Tom Burton: time to get government out of the city

By Tom Burton

March 3, 2017

Spreading the physical location of many government agencies around the country makes so much sense it is hard to understand why we are even arguing about it.

The economic arguments for governments decentralising their agencies are demonstrable.

The big cities are facing major congestion and infrastructure challenges, metro housing prices are now unaffordable for most first home buyers, and our GDP growth is narrowly based around about half a dozen well-heeled city postcodes.

Ex-Treasury boss and now NAB chair Ken Henry bluntly called out the issue of regional development last week: “On the basis of official projections of Australia’s population growth, our governments could be calling tenders for the design of a brand new city for two million people every five years; or a brand new city the size of Sydney or Melbourne every decade; or a brand new city the size of Newcastle or Canberra every year. Every year.”

“But that’s not what they are doing. Instead, they have decided that another 3 million people will be tacked onto Sydney and another 4 million onto Melbourne over the next 40 years. And even if we do manage to stuff an additional 7 million people into those cities what are we going to do with the other 9 million who will be added to the Australian population in that same period of time?”

Government directly drives around 30% of the economy and report after report has talked about the important anchoring role public institutions play in regional economies. Universities, hospitals and government offices underpin towns and regional cities, creating direct employment and spawning other service industries.

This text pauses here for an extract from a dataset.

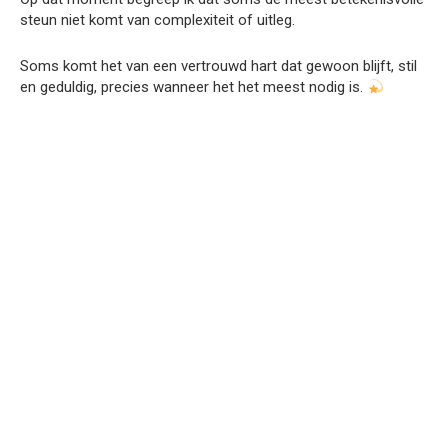
steun niet komt van complexiteit of uitleg.
Soms komt het van een vertrouwd hart dat gewoon blijft, stil
en geduldig, precies wanneer het het meest nodig is.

Harvard Professor Michael Porter popularised the phenomenon in his timeless work on industrial clusters. Porter wrote his treatise in 1998, just as the internet was emerging as an interesting disruptive force. Fast forward nearly 20 years and we find much of government stuck in post-war work places, locked up in high-cost buildings, concentrated in the inner regions of the big metro cities and Canberra.

The reality is most public administration is bureaucratic, done at desktops, and in a digital world can now be done anywhere there is a good internet connection. With a solid national fibre backbone network coming into play and NBN promising more than enough bandwidth for core administrative jobs, arguments for locating agencies and departments in the big cities and Canberra look thin and self-serving.

Indeed there is a revolution underway in workplace design and distributed working that has seen a tectonic shift in work practices, but which government has in the main ignored.

Collaborative tools like Slack, instant messaging apps such as Facebook’s Whatsapp, desktop video and audio tools like Microsoft’s Skype, and powerful desktop productivity programs such as Google’s real-time G Suite, all offer industrial grade ways to work distributively and remotely.

Not just remotely — but in a far more productive and creative manner than the traditional locked down, centralised offices, so favoured by most government agencies.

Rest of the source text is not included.